With ZSET’s sorting by score feature, the background can easily screen out offline members and move out of the room.

2. Redis Key is designed without expiration time

Memory leaks are common when writing code, and key leaks also occur when Redis is used to store data. When Redis is used as cache middleware, it usually sets an expiration time on the key to avoid key leakage.

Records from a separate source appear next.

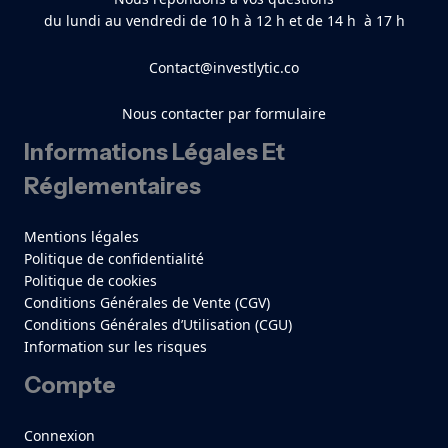
du lundi au vendredi de 10 h à 12 h et de 14 h à 17 h
Contact@investlytic.co
Nous contacter par formulaire
Informations Légales Et
Réglementaires
Mentions légales
Politique de confidentialité
Politique de cookies
Conditions Générales de Vente (CGV)
Conditions Générales d’Utilisation (CGU)
Information sur les risques
Compte
Connexion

But in Roomkit, room data destruction happens at the end of the room, which is controlled by the members, and setting too short a TTL will result in data loss, while setting too long a TTL will actually cause Redis key leak problems.

To address this problem, Roomkit’s background is designed to have no expiration time, meaning no TTL is set for the key.

To prevent key leaks, in the Roomkit background, each dynamically created key is recorded in a set of fixed keys from which all keys can be indexed at destruction time.

For example, in the sharing module, a SET structure with key personal_share:{uid} is created to record the shared content created by the member in order to close the shared content when the member exits the room. The key itself will be logged into another SET structure with a share_recycle_bin key.

At the end of the room, the data is cleaned up by getting and deleting the key recorded in cycle_bin.

local keys=redis.call("SMEMBERS","share_recycle_bin")
redis.call("DEL",unpack(keys))
Copy the code

In addition, Roomit optimizes batch deletion to avoid long Redis execution blocks caused by too many keys to be recycled.

3. Multiple machines cooperatively traverse the task list

In order to check and count each room, the room list needs to be traversed periodically to take out the rooms to be checked for business definition check. If the list is long, it takes a long time to complete the check on a single machine. In a stand-alone programming environment, this kind of problem is usually solved using techniques such as thread pooling.

In a multi-machine environment, we expect these tasks to be distributed evenly across the servers, which requires collaboration between the servers.

Roomkit background uses Redis single thread execution feature and ZScan mechanism to realize distributed cooperative traversal.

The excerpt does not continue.